The story I am about to outline is based on real conversations with real CI dealers. Typically, the dealer has been in business for years and is deeply frustrated. The pain comes from chronic cash flow shortages. The harder the dealer works, the worse it gets. In many cases the dealer works with their spouse; tensions rise both at work and at home. Selling more only aggravates the problem, so the dealer purchases the latest software to help ensure good design, clear quotes and asset/inventory tracking. Nothing seems to be working.
I’m going to give our dealer a name, Sam. Sam has strong technical knowledge and experience. Sam has never learned to read financial statements, which are typically done once a year for tax purposes. However, if Sam prepared his statements regularly and looked at them, he would start to notice some interesting trends.
Sam’s labor rates are low, but not enough to explain the cash flow shortage. (He believes he needs to keep his rates low, because clients always push back on labor.) Equipment margins are in line, because Sam knows he needs good margins to make a decent profit. However, what he fails to realize is that his gross margin (GM) is too low.
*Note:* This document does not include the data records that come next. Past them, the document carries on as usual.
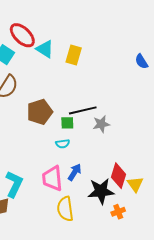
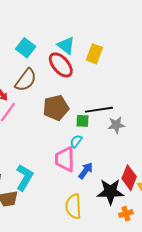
red ellipse: (22, 35) -> (61, 65), moved
cyan semicircle: (63, 144) -> (76, 141), turned 128
pink trapezoid: (52, 178) -> (65, 159), moved

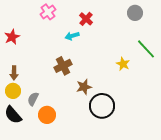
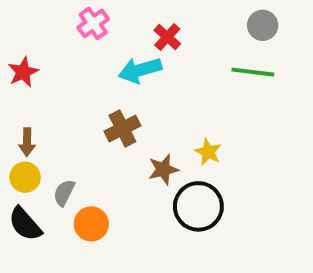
cyan arrow: (72, 36) -> (140, 70), size x1.5
green line: (146, 49) -> (253, 72), moved, turned -40
yellow star: (123, 64) -> (208, 152), moved

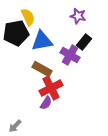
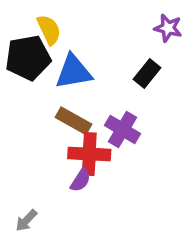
purple star: (78, 16) -> (168, 28), moved
purple cross: (70, 55) -> (122, 130), moved
red cross: (51, 88) -> (89, 154), turned 30

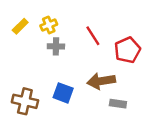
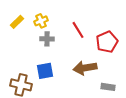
blue square: (63, 93) -> (45, 71), moved, turned -30
gray rectangle: (118, 104) -> (108, 87), moved

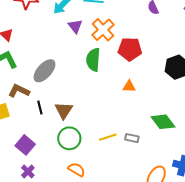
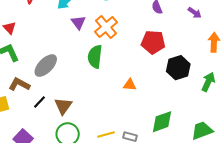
red pentagon: (130, 49) -> (153, 42), moved
black line: (40, 107) -> (40, 102), turned 56
green diamond: (163, 122) -> (162, 122), turned -75

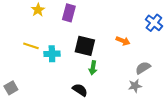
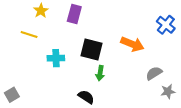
orange arrow: (123, 41) -> (132, 44), size x1.5
yellow line: (31, 46) -> (29, 34), moved
gray star: (135, 86) -> (168, 92), moved

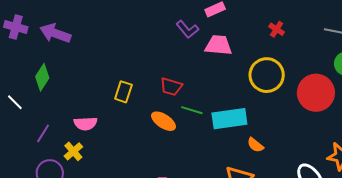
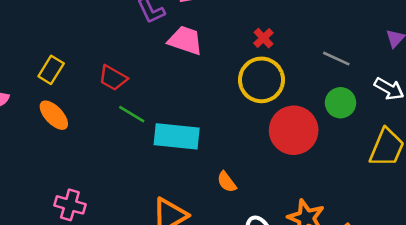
yellow circle: (267, 75) -> (261, 80), moved
orange ellipse: (164, 121) -> (54, 115), moved
orange semicircle: (255, 145) -> (227, 182), moved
Many things can contribute to a low GM. It could be timing; meaning costs and revenues are not properly matched within the period incurred. It could be a billing or collections problem. Both timing and billing seem unlikely because the equipment margins were in line. Comparing labor costs with revenue exposes a serious problem. Sam’s labor revenue as a percentage of sales is very low. In addition, the cost of labor is very close to the labor revenue being generated, so there is close to no real margin on labor. Sam also admits that he always discounts his work, knowing that clients need to see a deal to feel good about doing business with him.
As we know, Sam does not understand his financial statements, but the bigger issue is what he believes is necessary to close business. Here is what Sam believes (and what I’ve heard from many dealers): 1) Clients won’t pay what it takes, 2) Educating the client on labor is risky; it could cost me the deal, 3) Margins on the product will cover labor, 4) Clients expect discounts, 5) Fixed contracts are necessary to close business, 6) Increasing revenues, with low margins, will solve the cash flow problem.
Sadly, many dealers play these out, in whole or part. Cash flow shortages are always a symptom. If cash shortages are plaguing your firm, think hard about what ‘you believe it takes’ and pay attention to your financial statements.